Quick decision: Kafka vs HTTP

StrategyBest forProsCons
Kafka (recommended)Production environments with high throughputFire-and-forget communication, time-based partitioning, better performance, decoupled architectureRequires Kafka Connect setup
HTTPDevelopment or simple setupsDirect connection, easier setupBlocking operations, no time-based partitioning, tighter coupling
Why Kafka is recommended: The Kafka strategy allows for fire-and-forget communication, eliminating the need for the process engine to wait for indexing requests to complete. This significantly improves performance in high-throughput scenarios.
Critical difference: Only the Kafka strategy provides out-of-the-box support for time-based partitioning through the transforms.routeTS.timestamp.format configuration (see later in this guide). The HTTP strategy does not support time-based partitioning as a built-in feature.

Configuration overview

All indexing is controlled by these core settings:

Global indexing control

FLOWX_INDEXING_ENABLED=false  # Set only when you want to disable indexing
FLOWX_INDEXING_ENABLED defaults to true.

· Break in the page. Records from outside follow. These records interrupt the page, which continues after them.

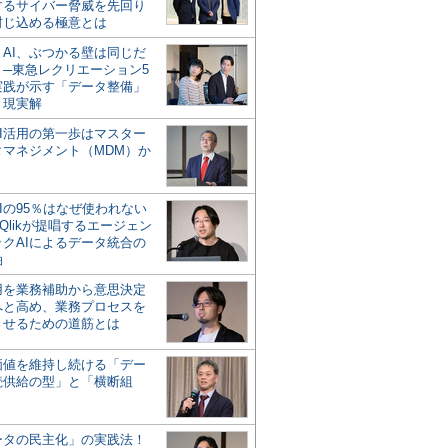
するサイバー脅威を先回り
封じ込める極意とは
とAI、ぶつかる壁は同じだ
」─東急レクリエーション5
実践が示す「データ整備」
う現実解
AI活用の第一歩はマスター
タマネジメント（MDM）か
Iの95％はなぜ使われない
Qlikが提唱するエージェン
ックAIによるデータ統合の
軸
活用を業務補助から意思決定
へと高め、業務プロセスを
させるための道筋とは
の価値を維持し続ける「デー
続供給の型」と「横断組
ータの民主化」の実践法！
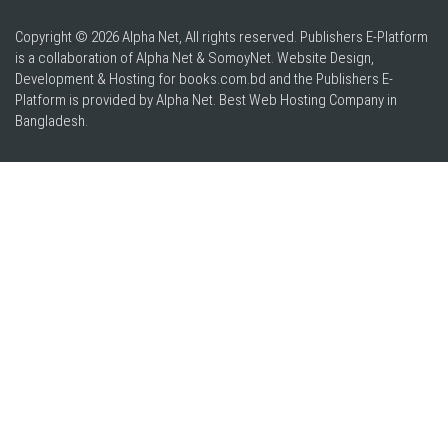
Copyright © 2026 Alpha Net, All rights reserved. Publishers E-Platform
is a collaboration of Alpha Net & SomoyNet.
Website Design
,
Development & Hosting for books.com.bd and the Publishers E-
Platform is provided by Alpha Net. Best
Web Hosting Company in
Bangladesh
.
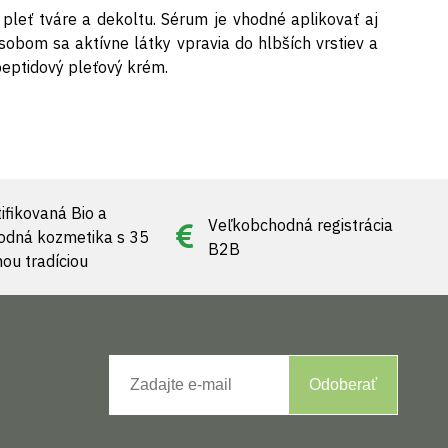
pleť tváre a dekoltu. Sérum je vhodné aplikovať aj
sobom sa aktívne látky vpravia do hlbších vrstiev a
peptidový pleťový krém.
ifikovaná Bio a
Veľkobchodná registrácia
rodná kozmetika s 35
B2B
nou tradíciou
Odoberať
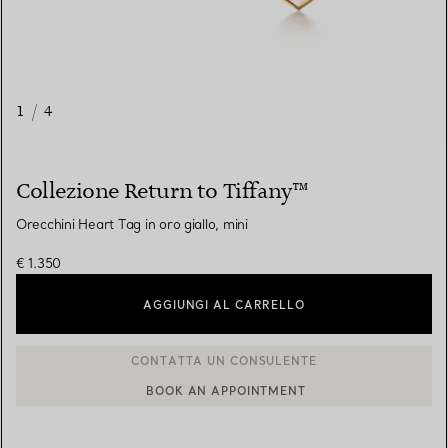
1
/
4
Collezione Return to Tiffany™
Orecchini Heart Tag in oro giallo, mini
€ 1.350
AGGIUNGI AL CARRELLO
BOOK AN APPOINTMENT
CONTATTA UN CONSULENTE CLIENTI O PRENOTA UN APPUN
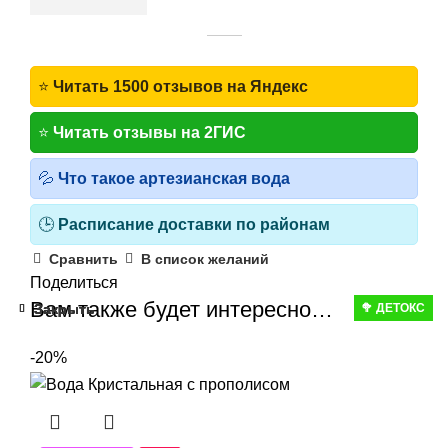
⭐
Читать 1500 отзывов на Яндекс
⭐
Читать отзывы на 2ГИС
💦
Что такое артезианская вода
🕒
Расписание доставки по районам
Сравнить
В список желаний
Поделиться
Вам также будет интересно…
Закрыть
Закрыть
Закрыть
Закрыть
Закрыть
🥦 ДЕТОКС
-20%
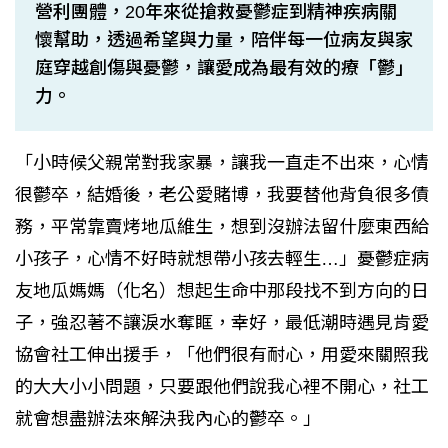
營利團體，20年來從搶救憂鬱症到精神疾病關
懷幫助，透過希望與力量，陪伴每一位病友與家
庭穿越創傷與憂鬱，讓愛成為最有效的療「鬱」
力。
「小時候父親常對我家暴，讓我一直走不出來，心情
很鬱卒，結婚後，老公愛賭博，我要替他背負很多債
務，平常靠賣烤地瓜維生，想到沒辦法留什麼東西給
小孩子，心情不好時就想帶小孩去輕生…」憂鬱症病
友地瓜媽媽（化名）想起生命中那段找不到方向的日
子，強忍著不讓淚水奪眶，幸好，最低潮時遇見肯愛
協會社工伸出援手，「他們很有耐心，用愛來關照我
的大大小小問題，只要跟他們說我心裡不開心，社工
就會想盡辦法來解決我內心的鬱卒。」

Only set this variable if you want to disable indexing by setting it to false.

Strategy selection

FLOWX_INDEXING_TYPE=kafka  # Options: kafka, http, no-indexing

Performance considerations (FlowX defaults)

Default configuration:
  • Monthly indices: yyyyMM format for time-based partitioning (Kafka only)
  • 2 shards + 0 replicas (code default): bump replicas based on your high-availability requirements
  • Primary shards per year: 24 (2 primary × 12 monthly indices) — well under Elasticsearch’s 1000 shard default limit; each replica adds another 24
Scaling guidelines:
  • If indexing becomes slow: Check physical resources and shard size
  • If monthly indices become too large: Switch to weekly indices (yyyyww)
  • For high parallel indexing load: Add more primary shards
  • High availability: Set FLOWX_ELASTICSEARCH_INDEXSETTINGS_REPLICAS to at least 1 in production for resilience to a single node loss
Important: Each replica is applied per shard, so monitor resource usage when increasing replicas.

HTTP-only setting

FLOWX_INDEXING_OPTIMISTICLOCKINGRETRIES=3  # Only used with HTTP strategy

Step 1: Configure the process engine

Add these environment variables to your process-engine configuration:
# Elasticsearch connection settings
SPRING_ELASTICSEARCH_REST_PROTOCOL=https
SPRING_ELASTICSEARCH_REST_URIS=elasticsearch:9200
SPRING_ELASTICSEARCH_REST_DISABLESSL=false
SPRING_ELASTICSEARCH_REST_USERNAME=
SPRING_ELASTICSEARCH_REST_PASSWORD=

# Use Kafka strategy
FLOWX_INDEXING_TYPE=kafka

# Index settings (optional - these are the defaults)
FLOWX_ELASTICSEARCH_INDEXSETTINGS_NAME=process_instance
FLOWX_ELASTICSEARCH_INDEXSETTINGS_SHARDS=2
FLOWX_ELASTICSEARCH_INDEXSETTINGS_REPLICAS=0
process-engine still needs HTTPS connectivity to Elasticsearch in Kafka mode. Even with FLOWX_INDEXING_TYPE=kafka, process-engine creates the process_instance_template index template directly against Elasticsearch at startup. If process-engine cannot reach Elasticsearch, the template silently fails to apply and indices fall back to default mappings — search and aggregations break in non-obvious ways.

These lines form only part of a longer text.